February 6, Wed 2013
2:00 pm, Haworth 1005
Dr. Christian Ray
Department of Systems Biology, The University of Texas M.D. Anderson Cancer Center
Toxic Assets in Cellular Economies
Critical points in biochemical networks emerge as an intrinsic feature of underlying molecular interactions, with potentially profound effects on global physiology. I show one such multiscale effect to arise at the interface between gene expression and metabolism in bacteria. Metabolic fluxes produce intermediates viewed as cellular assets, but saturation of consuming enzymes limits the benefit from increased intermediate production. Using mathematical models, I find that saturation of the consuming enzyme creates a critical threshold in growth rates. Below the threshold, cellular growth can be "inflationary": increases in metabolite flux are counteracted by increases in growth rate that homeostatically dilute the metabolite. Above the threshold, metabolite buildup reduces growth rates, creating runaway toxicity and, ultimately, cessation of growth. Entry into the toxic phase can be caused by noise decorrelating enzyme expression, resulting in metabolite bursts from transient flux imbalances.

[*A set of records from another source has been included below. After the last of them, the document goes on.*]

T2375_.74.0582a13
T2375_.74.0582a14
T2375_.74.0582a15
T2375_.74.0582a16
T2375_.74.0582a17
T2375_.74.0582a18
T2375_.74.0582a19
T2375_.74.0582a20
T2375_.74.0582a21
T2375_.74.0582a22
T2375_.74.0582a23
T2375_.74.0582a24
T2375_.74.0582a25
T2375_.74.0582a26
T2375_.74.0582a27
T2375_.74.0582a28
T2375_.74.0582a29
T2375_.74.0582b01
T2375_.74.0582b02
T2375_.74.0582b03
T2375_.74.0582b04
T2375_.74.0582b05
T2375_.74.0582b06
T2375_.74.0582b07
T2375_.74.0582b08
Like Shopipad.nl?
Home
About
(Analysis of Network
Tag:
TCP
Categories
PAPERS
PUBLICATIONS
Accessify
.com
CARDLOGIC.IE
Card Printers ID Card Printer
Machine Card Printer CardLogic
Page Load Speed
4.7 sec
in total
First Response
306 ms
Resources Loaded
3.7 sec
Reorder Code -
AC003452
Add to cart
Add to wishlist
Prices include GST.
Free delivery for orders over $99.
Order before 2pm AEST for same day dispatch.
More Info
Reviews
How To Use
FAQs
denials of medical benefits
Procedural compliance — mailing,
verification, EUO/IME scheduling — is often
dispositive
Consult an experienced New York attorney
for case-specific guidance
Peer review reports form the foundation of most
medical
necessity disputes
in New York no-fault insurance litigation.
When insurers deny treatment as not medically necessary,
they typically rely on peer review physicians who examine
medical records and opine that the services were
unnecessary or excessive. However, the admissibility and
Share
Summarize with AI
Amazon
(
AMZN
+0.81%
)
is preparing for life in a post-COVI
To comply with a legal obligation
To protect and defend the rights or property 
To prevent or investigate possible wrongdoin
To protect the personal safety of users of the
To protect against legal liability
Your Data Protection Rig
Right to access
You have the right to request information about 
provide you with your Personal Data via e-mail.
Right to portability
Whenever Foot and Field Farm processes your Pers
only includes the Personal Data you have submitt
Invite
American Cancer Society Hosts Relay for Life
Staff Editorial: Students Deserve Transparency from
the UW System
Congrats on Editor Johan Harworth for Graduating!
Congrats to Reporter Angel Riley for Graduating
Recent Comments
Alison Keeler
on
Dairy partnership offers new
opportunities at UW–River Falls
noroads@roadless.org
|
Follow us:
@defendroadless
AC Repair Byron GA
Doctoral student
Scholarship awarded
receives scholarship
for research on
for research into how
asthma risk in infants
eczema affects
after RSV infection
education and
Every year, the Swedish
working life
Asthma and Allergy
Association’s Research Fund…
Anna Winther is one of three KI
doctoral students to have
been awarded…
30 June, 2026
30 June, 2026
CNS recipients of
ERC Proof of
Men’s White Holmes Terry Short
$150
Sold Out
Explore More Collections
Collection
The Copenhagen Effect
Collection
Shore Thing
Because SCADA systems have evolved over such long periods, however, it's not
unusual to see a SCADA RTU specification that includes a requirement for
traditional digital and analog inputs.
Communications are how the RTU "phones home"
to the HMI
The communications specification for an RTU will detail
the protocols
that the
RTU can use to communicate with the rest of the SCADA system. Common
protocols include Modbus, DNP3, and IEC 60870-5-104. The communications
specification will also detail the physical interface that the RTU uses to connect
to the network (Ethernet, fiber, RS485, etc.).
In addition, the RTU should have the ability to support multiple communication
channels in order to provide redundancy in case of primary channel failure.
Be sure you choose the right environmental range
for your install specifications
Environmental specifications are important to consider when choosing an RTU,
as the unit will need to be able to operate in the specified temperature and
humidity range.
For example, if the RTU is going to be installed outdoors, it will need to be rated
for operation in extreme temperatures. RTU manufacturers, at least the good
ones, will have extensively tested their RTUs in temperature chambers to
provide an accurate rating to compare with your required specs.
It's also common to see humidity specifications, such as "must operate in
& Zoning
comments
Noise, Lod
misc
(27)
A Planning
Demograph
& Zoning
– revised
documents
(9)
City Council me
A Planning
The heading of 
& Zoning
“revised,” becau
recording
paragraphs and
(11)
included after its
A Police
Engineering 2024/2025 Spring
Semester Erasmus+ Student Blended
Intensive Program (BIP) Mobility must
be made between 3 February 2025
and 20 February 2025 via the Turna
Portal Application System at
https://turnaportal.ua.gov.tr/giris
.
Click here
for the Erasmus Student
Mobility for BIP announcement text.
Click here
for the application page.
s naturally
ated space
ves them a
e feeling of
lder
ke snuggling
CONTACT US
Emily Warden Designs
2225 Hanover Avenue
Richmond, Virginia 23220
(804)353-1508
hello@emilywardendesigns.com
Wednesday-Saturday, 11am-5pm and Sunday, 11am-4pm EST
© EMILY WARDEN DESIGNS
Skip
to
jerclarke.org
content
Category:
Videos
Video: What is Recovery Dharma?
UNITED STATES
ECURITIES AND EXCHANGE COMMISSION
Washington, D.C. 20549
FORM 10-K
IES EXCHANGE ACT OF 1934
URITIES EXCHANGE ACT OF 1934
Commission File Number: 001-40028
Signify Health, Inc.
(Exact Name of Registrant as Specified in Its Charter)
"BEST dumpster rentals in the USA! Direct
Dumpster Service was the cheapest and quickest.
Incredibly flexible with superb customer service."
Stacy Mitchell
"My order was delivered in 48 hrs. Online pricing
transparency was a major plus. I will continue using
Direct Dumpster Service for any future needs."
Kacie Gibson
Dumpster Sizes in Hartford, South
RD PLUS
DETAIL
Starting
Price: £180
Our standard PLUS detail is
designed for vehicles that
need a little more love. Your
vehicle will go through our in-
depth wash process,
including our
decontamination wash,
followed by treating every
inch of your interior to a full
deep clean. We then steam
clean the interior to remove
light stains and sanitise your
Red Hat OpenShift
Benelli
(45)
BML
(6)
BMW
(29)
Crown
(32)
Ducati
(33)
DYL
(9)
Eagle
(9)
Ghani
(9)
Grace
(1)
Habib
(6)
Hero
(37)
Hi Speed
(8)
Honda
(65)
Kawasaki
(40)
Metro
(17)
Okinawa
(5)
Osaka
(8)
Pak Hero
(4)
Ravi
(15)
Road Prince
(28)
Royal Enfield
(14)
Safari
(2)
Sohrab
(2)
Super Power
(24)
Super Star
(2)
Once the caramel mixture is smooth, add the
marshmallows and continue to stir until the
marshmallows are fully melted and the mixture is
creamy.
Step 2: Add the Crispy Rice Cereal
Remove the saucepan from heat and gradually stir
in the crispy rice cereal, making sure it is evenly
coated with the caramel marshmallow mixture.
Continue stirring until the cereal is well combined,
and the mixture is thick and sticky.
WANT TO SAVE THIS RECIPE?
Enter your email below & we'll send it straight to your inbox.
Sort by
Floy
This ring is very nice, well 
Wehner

Therefore, some metabolic pathways may exist in a metastable state where high growth rates outcompete losses from entry into the toxic phase. I test this model and explore its implications experimentally with engineered imbalances in lactose import and catalysis. The results taken together suggest a new high risk, high reward regime for metabolic pathways, with implications for the role of critical points in evolution.